The art of the brain dump
‘Gratitude is great, but don’t fake your journal’
Journaling is my daily exhaust valve for the pressure cooker that is parenting. Well, one of my exhaust valves. I write because it clears out all the mental gunk and lightens my head. I write to lay down all the plates I’m spinning, and by doing that, I usually find a few that I don’t need to pick again, and a few more that I didn’t even notice I was carrying.
People struggle with journaling because they think it should be literary or a thoughtful record of their days – imagining grandchildren reading it as a document of their ancestors’ long-ago lives.
My journals are less Virginia Woolf and more mash-up of tabloid and screed (see: the mixed metaphors in the opening paragraph). They’re a brain dump of all the whining, yelling and circular thinking that gets caught in my filters. The things that aren’t helpful or productive to share, or maybe no one’s available to listen – they just need to get out of my head. Once I write them out, my head feels lighter and I can move on. Certainly, sometimes other people need to hear me.

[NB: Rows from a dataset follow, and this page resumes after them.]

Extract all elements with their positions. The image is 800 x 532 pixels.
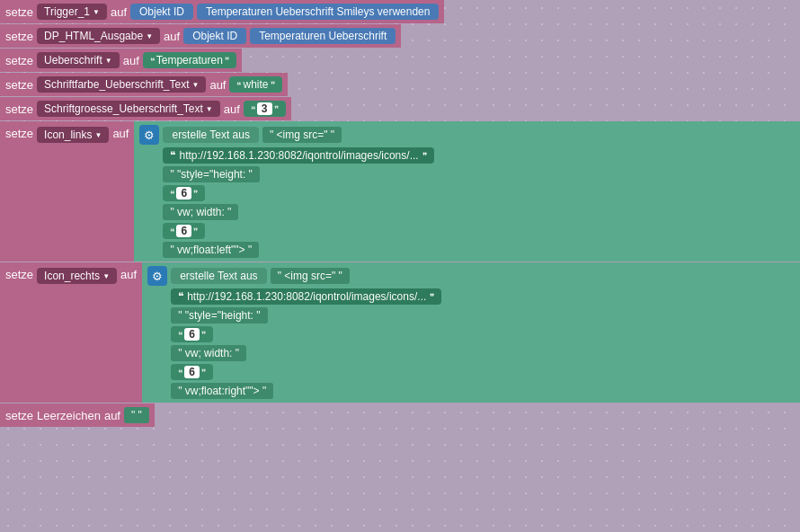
block-row-1: setze Trigger_1 auf Objekt ID Temperatur… bbox=[0, 0, 800, 23]
string1-6: " <img src=" " bbox=[262, 127, 342, 143]
vw-width-row-6: " vw; width: " bbox=[139, 204, 795, 220]
setze-label-2: setze bbox=[5, 30, 33, 43]
icon-links-dropdown[interactable]: Icon_links bbox=[37, 127, 109, 143]
num3-tag: ❝ 3 ❞ bbox=[244, 101, 286, 117]
white-tag: ❝ white ❞ bbox=[229, 76, 281, 93]
value-tag-2: Temperaturen Ueberschrift bbox=[250, 28, 396, 44]
teal-block-6: ⚙ erstelle Text aus " <img src=" " ❝ htt… bbox=[134, 121, 800, 262]
url-tag-6: ❝ http://192.168.1.230:8082/iqontrol/ima… bbox=[163, 147, 433, 164]
auf-label-3: auf bbox=[123, 54, 139, 67]
setze-label-1: setze bbox=[5, 5, 33, 19]
block-row-4: setze Schriftfarbe_Ueberschrift_Text auf… bbox=[0, 73, 800, 96]
style-height-row-6: " "style="height: " bbox=[139, 166, 795, 182]
dp-html-dropdown[interactable]: DP_HTML_Ausgabe bbox=[37, 28, 160, 44]
string3-7: " vw; width: " bbox=[171, 345, 246, 361]
setze-label-4: setze bbox=[5, 78, 33, 92]
block-row-6: setze Icon_links auf ⚙ erstelle Text aus… bbox=[0, 121, 800, 262]
erstelle-row-7: ⚙ erstelle Text aus " <img src=" " bbox=[147, 266, 795, 286]
url-row-6: ❝ http://192.168.1.230:8082/iqontrol/ima… bbox=[139, 147, 795, 164]
schriftfarbe-dropdown[interactable]: Schriftfarbe_Ueberschrift_Text bbox=[37, 76, 206, 93]
gear-icon-7: ⚙ bbox=[147, 266, 167, 286]
pink-bar-7: setze Icon_rechts auf bbox=[0, 262, 142, 403]
gear-icon-6: ⚙ bbox=[139, 125, 159, 145]
auf-label-8: auf bbox=[104, 409, 120, 422]
trigger1-dropdown[interactable]: Trigger_1 bbox=[37, 4, 107, 20]
block-row-8: setze Leerzeichen auf " " bbox=[0, 403, 800, 427]
setze-label-8: setze bbox=[5, 409, 33, 422]
leerzeichen-label: Leerzeichen bbox=[37, 409, 101, 422]
pink-bar-4: setze Schriftfarbe_Ueberschrift_Text auf… bbox=[0, 73, 288, 96]
string2-7: " "style="height: " bbox=[171, 307, 267, 324]
erstelle-text-7: erstelle Text aus bbox=[171, 268, 267, 284]
objekt-id-tag-2: Objekt ID bbox=[183, 28, 246, 44]
temperaturen-tag: ❝ Temperaturen ❞ bbox=[143, 52, 236, 68]
ueberschrift-dropdown[interactable]: Ueberschrift bbox=[37, 52, 120, 68]
num1-row-6: ❝ 6 ❞ bbox=[139, 185, 795, 201]
style-height-row-7: " "style="height: " bbox=[147, 307, 795, 324]
string2-6: " "style="height: " bbox=[163, 166, 259, 182]
num2-row-6: ❝ 6 ❞ bbox=[139, 223, 795, 239]
space-tag: " " bbox=[124, 407, 149, 423]
pink-bar-6: setze Icon_links auf bbox=[0, 121, 134, 262]
objekt-id-tag-1: Objekt ID bbox=[130, 4, 193, 20]
pink-bar-3: setze Ueberschrift auf ❝ Temperaturen ❞ bbox=[0, 49, 242, 72]
num1-row-7: ❝ 6 ❞ bbox=[147, 326, 795, 342]
auf-label-1: auf bbox=[111, 5, 127, 19]
erstelle-row-6: ⚙ erstelle Text aus " <img src=" " bbox=[139, 125, 795, 145]
teal-block-7: ⚙ erstelle Text aus " <img src=" " ❝ htt… bbox=[142, 262, 800, 403]
pink-bar-1: setze Trigger_1 auf Objekt ID Temperatur… bbox=[0, 0, 444, 23]
num2-tag-7: ❝ 6 ❞ bbox=[171, 364, 213, 380]
schriftgroesse-dropdown[interactable]: Schriftgroesse_Ueberschrift_Text bbox=[37, 101, 220, 117]
float-left-row-6: " vw;float:left""> " bbox=[139, 242, 795, 258]
vw-width-row-7: " vw; width: " bbox=[147, 345, 795, 361]
string3-6: " vw; width: " bbox=[163, 204, 238, 220]
pink-bar-2: setze DP_HTML_Ausgabe auf Objekt ID Temp… bbox=[0, 24, 401, 48]
setze-label-7: setze bbox=[5, 268, 33, 281]
float-right-row-7: " vw;float:right""> " bbox=[147, 383, 795, 399]
erstelle-text-6: erstelle Text aus bbox=[163, 127, 259, 143]
icon-rechts-dropdown[interactable]: Icon_rechts bbox=[37, 268, 117, 284]
num1-tag-7: ❝ 6 ❞ bbox=[171, 326, 213, 342]
url-row-7: ❝ http://192.168.1.230:8082/iqontrol/ima… bbox=[147, 288, 795, 305]
auf-label-2: auf bbox=[164, 30, 180, 43]
pink-bar-5: setze Schriftgroesse_Ueberschrift_Text a… bbox=[0, 97, 291, 120]
auf-label-4: auf bbox=[209, 78, 226, 92]
block-row-2: setze DP_HTML_Ausgabe auf Objekt ID Temp… bbox=[0, 24, 800, 48]
block-row-7: setze Icon_rechts auf ⚙ erstelle Text au… bbox=[0, 262, 800, 403]
auf-label-7: auf bbox=[120, 268, 137, 281]
string4-7: " vw;float:right""> " bbox=[171, 383, 273, 399]
auf-label-5: auf bbox=[224, 102, 240, 116]
num2-tag-6: ❝ 6 ❞ bbox=[163, 223, 205, 239]
url-tag-7: ❝ http://192.168.1.230:8082/iqontrol/ima… bbox=[171, 288, 441, 305]
setze-label-3: setze bbox=[5, 54, 33, 67]
setze-label-5: setze bbox=[5, 102, 33, 116]
block-row-3: setze Ueberschrift auf ❝ Temperaturen ❞ bbox=[0, 49, 800, 72]
num2-row-7: ❝ 6 ❞ bbox=[147, 364, 795, 380]
string1-7: " <img src=" " bbox=[271, 268, 350, 284]
auf-label-6: auf bbox=[112, 127, 129, 140]
setze-label-6: setze bbox=[5, 127, 33, 140]
string4-6: " vw;float:left""> " bbox=[163, 242, 259, 258]
num1-tag-6: ❝ 6 ❞ bbox=[163, 185, 205, 201]
pink-bar-8: setze Leerzeichen auf " " bbox=[0, 403, 155, 427]
block-row-5: setze Schriftgroesse_Ueberschrift_Text a… bbox=[0, 97, 800, 120]
value-tag-1: Temperaturen Ueberschrift Smileys verwen… bbox=[197, 4, 439, 20]
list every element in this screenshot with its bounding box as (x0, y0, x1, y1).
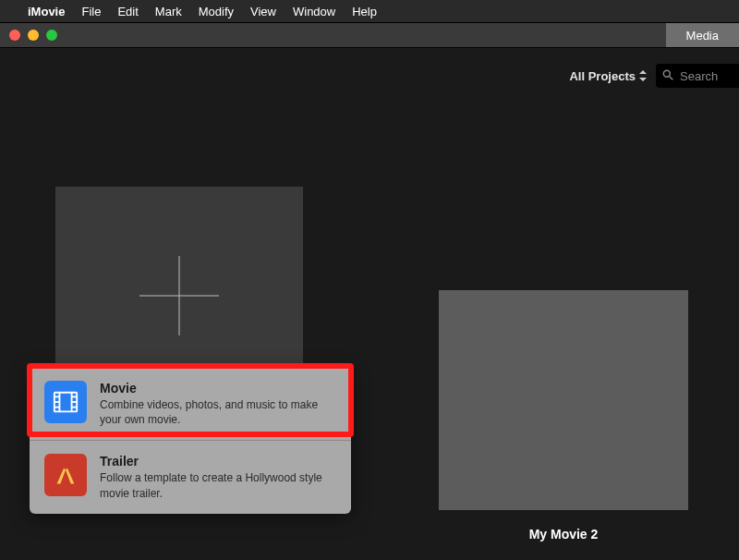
tab-media[interactable]: Media (666, 23, 739, 47)
project-title: My Movie 2 (439, 527, 688, 542)
svg-point-0 (663, 70, 670, 77)
filmstrip-icon (44, 381, 87, 423)
popover-item-title: Movie (100, 381, 331, 396)
popover-item-desc: Combine videos, photos, and music to mak… (100, 397, 331, 427)
plus-icon (139, 256, 219, 335)
projects-filter-dropdown[interactable]: All Projects (569, 69, 647, 83)
svg-marker-12 (66, 469, 74, 484)
zoom-window-button[interactable] (46, 30, 57, 41)
app-menu[interactable]: iMovie (28, 5, 65, 18)
popover-item-title: Trailer (100, 454, 331, 469)
minimize-window-button[interactable] (28, 30, 39, 41)
search-placeholder: Search (680, 69, 718, 83)
menu-file[interactable]: File (81, 5, 101, 18)
menu-modify[interactable]: Modify (199, 5, 234, 18)
menu-mark[interactable]: Mark (155, 5, 182, 18)
menu-edit[interactable]: Edit (117, 5, 138, 18)
close-window-button[interactable] (9, 30, 20, 41)
projects-toolbar: All Projects Search (0, 48, 739, 103)
search-input[interactable]: Search (656, 64, 739, 88)
menubar: iMovie File Edit Mark Modify View Window… (0, 0, 739, 22)
new-project-popover: Movie Combine videos, photos, and music … (30, 368, 351, 514)
window-titlebar: Media (0, 22, 739, 48)
traffic-lights (9, 30, 57, 41)
popover-item-trailer[interactable]: Trailer Follow a template to create a Ho… (30, 440, 351, 513)
svg-marker-11 (57, 469, 66, 484)
menu-view[interactable]: View (250, 5, 276, 18)
menu-help[interactable]: Help (352, 5, 377, 18)
spotlight-icon (44, 454, 87, 496)
popover-item-movie[interactable]: Movie Combine videos, photos, and music … (30, 368, 351, 440)
project-card[interactable]: My Movie 2 (439, 290, 688, 542)
svg-line-1 (670, 76, 673, 79)
projects-area: My Movie 2 (0, 103, 739, 404)
search-icon (661, 68, 674, 84)
project-thumbnail[interactable] (439, 290, 688, 510)
projects-filter-label: All Projects (569, 69, 636, 83)
sort-arrows-icon (639, 70, 647, 81)
menu-window[interactable]: Window (293, 5, 335, 18)
popover-item-desc: Follow a template to create a Hollywood … (100, 470, 331, 500)
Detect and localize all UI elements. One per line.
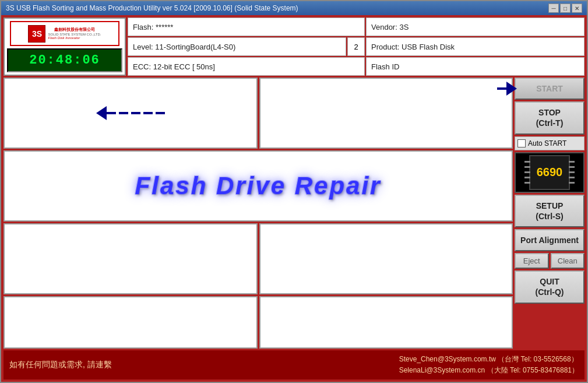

But often, once I vent it all on paper, I quickly realize that my actual anger or frustration had nothing to do with the immediate thing that got me all riled up, and I can act on or tend to the real issue at hand.
If you’re interested in getting started with journaling, or have found yourself stuck, I have a few suggestions:
1. Write your thoughts and then throw it out or delete it. Use a legal pad and pull off the pages after you’ve written them. Clear your computer file before you start the next day’s journal. What would you say if no one was going to read it?
2. Write every thought for 10 minutes. It will certainly feature “this is dumb” or “how will I think of anything to write?” at least once. That’s ok. There are still days where all I can do is move the pen.
3. If I am really drawing a blank, I write a letter to my grandmother. Somehow it just works for me. I tell her about what I want to do today or what I did yesterday or who I’m pissed off at (because I know she’ll take my side).
4. Gratitude is great, but don’t fake your journal – that’s writing for an audience. You can be just as angry or selfish as you feel, and if that is scary, then ask why and write out an answer. Then ask why again and write out the next answer. Trust that you are a good person, and that anger has a place (or might be a placeholder). I know my biggest block is, “What will they think if they read this?” See: suggestion one.